Photo: Paloma Laudet/Collectif Hors Format

« Cet accident a détruit ma vie. Tout devient pénible : me lever, me déplacer, me coucher. » Depuis son amputation, Dramane Diakité souffre de son manque d’autonomie, mais également de troubles du sommeil. « Ceux qui sont morts dans l’accident viennent me voir en rêve. Ils me demandent pourquoi je suis en vie et pas eux. » Il fonde beaucoup d’espoir dans sa future prothèse.

 

C’est le jour de la prise des mesures pour Assa Kabara, blessée par l’explosion d’une mine alors qu’elle se rendait en bus vers la capitale. Depuis son accident en janvier 2021, cette femme de ménage ne peut plus exercer. « Je reste tout le temps à la maison à ne rien faire. »

Photo: Paloma Laudet/Collectif Hors Format

Assa Kabara a été touchée par une mine non loin de chez elle à Gao, dans un bus en direction de Bamako. Seuls, dix des 30 passagers ont survécu. « Tomber sur une mine est une crainte partagée par tout le monde chez moi, à chaque déplacement. Cela peut tomber sur n’importe qui, n’importe quand. » Son handicap n’a toutefois pas entaché son optimisme : « La guérison se passe aussi dans la tête. Si cela ne va pas moralement, tu ne t’en sortiras pas. C’est Dieu qui a fait ça, alors ça ira. » Aujourd’hui, elle compte bien reprendre le cours normal de sa vie.

 

Arouna et Arnaud Azouma (à droite), kinésithérapeute. Si le professionnel a choisi cette voie, c’est avant tout pour son rôle social : « J’aime ce contact avec les gens. Je suis ici pour améliorer leur qualité de vie. Les victimes de mines ont subi un gros choc. Je les rebooste et les motive. » Une remise en selle nécessaire pour affronter la suite.

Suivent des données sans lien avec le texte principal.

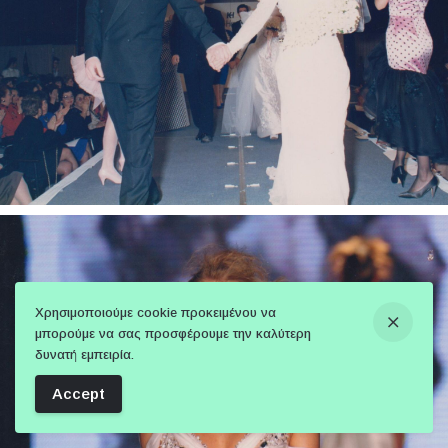
Χρησιμοποιούμε cookie προκειμένου να
μπορούμε να σας προσφέρουμε την καλύτερη
δυνατή εμπειρία.
Accept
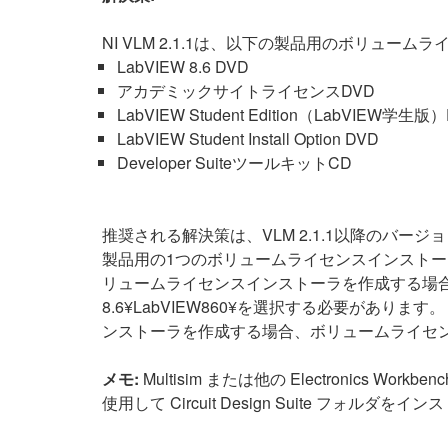
NI VLM 2.1.1は、以下の製品用のボリュ
LabVIEW 8.6 DVD
アカデミックサイトライセンスDVD
LabVIEW Student Edition（LabVIEW学生版
LabVIEW Student Install Option DVD
Developer SuiteツールキットCD
推奨される解決策は、VLM 2.1.1以降のバ
製品用の1つのボリュームライセンスインストーラを作
リュームライセンスインストーラを作成する場合、ボリュ
8.6¥LabVIEW860¥を選択する必要がありま
ンストーラを作成する場合、ボリュームライセンスイ
メモ:
Multisim または他の Electronics Wor
使用して Circuit Design Suite フォ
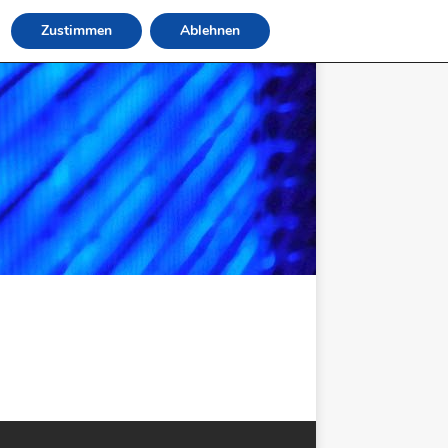
Zustimmen
Ablehnen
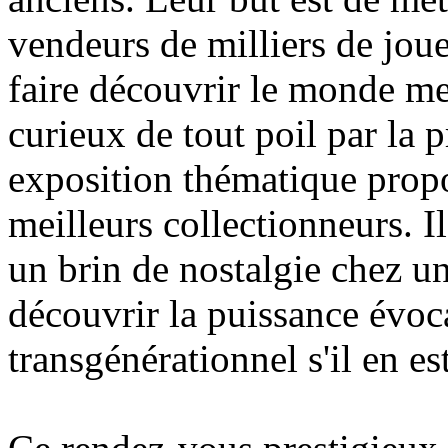
vendeurs de milliers de jouet
faire découvrir le monde me
curieux de tout poil par la p
exposition thématique propo
meilleurs collectionneurs. Il
un brin de nostalgie chez un
découvrir la puissance évoca
transgénérationnel s'il en est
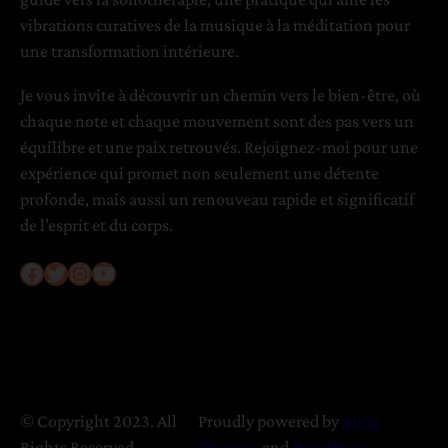
i
vibrations curatives de la musique à la méditation pour
e
une transformation intérieure.
Je vous invite à découvrir un chemin vers le bien-être, où
chaque note et chaque mouvement sont des pas vers un
équilibre et une paix retrouvés. Rejoignez-moi pour une
expérience qui promet non seulement une détente
profonde, mais aussi un renouveau rapide et significatif
de l’esprit et du corps.
Facebook
Twitter
Instagram
YouTube
© Copyright 2023. All
Proudly powered by
Alexa
Rights Reserved.
Themes
. and
WordPress
.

Photo: Paloma Laudet/Collectif Hors Format

Au Mali, peu de personnes en situation de handicap peuvent prétendre à des aides sociales de la part de l’État. Les travailleurs se retrouvant dans l’incapacité d’exercer leur profession du jour au lendemain, peuvent prétendre à une pension d’invalidité. C’est le cas notamment des militaires. Ceux comme Assa, qui occupaient de petits boulots informels, se retrouvent le plus souvent sans ressources.

Sur son site internet, Handicap international rappelle que : «  Les personnes en situation de handicap représentent la plus grande minorité du pays et n’ont pas ou peu accès aux soins, à l’éducation, aux services sociaux et à l’emploi. En ces temps de crises, ces personnes déjà très démunies se trouvent dans une situation de vulnérabilité accrue. » Aussi, elles sont bien souvent « exclues et victimes de discriminations », déplore l’ONG.